YOUR ASSIGNMENT: Your answer should be the number of lines in the listing that hold the string "Dollars", with no other words.

————————

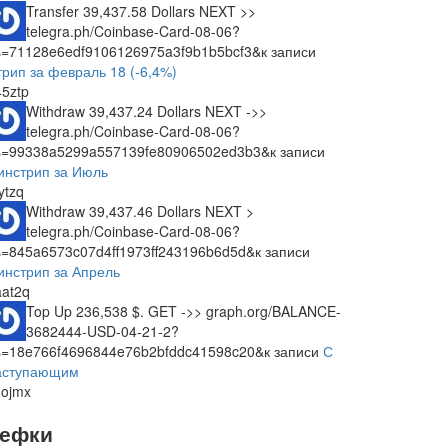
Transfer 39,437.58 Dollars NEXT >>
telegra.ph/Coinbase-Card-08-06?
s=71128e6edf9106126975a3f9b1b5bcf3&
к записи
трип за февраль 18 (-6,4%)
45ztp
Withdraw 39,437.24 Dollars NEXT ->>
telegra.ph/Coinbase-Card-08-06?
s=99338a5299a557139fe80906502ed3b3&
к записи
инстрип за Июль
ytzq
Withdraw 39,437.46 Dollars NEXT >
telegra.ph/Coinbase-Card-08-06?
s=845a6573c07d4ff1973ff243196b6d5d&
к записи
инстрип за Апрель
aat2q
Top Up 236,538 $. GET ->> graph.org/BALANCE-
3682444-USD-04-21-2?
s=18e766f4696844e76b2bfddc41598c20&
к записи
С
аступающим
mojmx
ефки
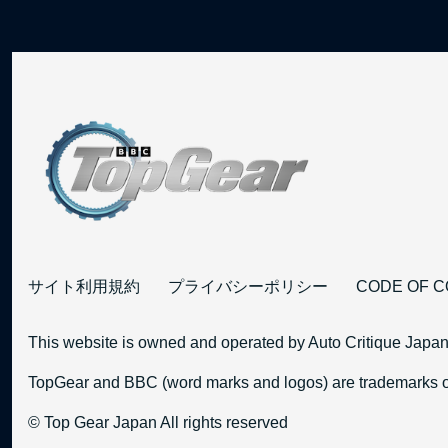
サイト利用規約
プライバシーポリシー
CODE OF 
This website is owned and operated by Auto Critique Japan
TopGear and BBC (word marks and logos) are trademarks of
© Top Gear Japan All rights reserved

————————

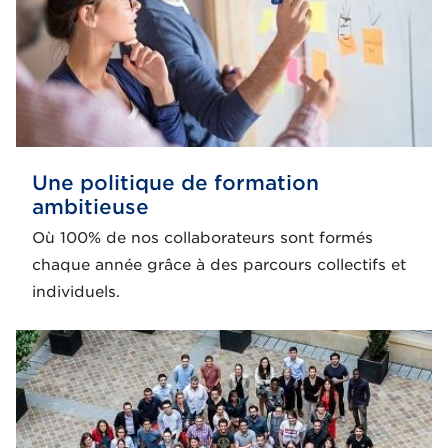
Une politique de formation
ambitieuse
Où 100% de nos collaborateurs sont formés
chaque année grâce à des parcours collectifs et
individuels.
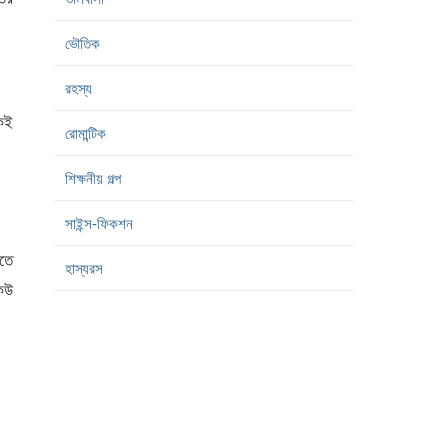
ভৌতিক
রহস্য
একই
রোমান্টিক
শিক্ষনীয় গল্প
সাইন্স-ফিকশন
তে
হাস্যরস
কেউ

————————

WRITTEN REPLY: 3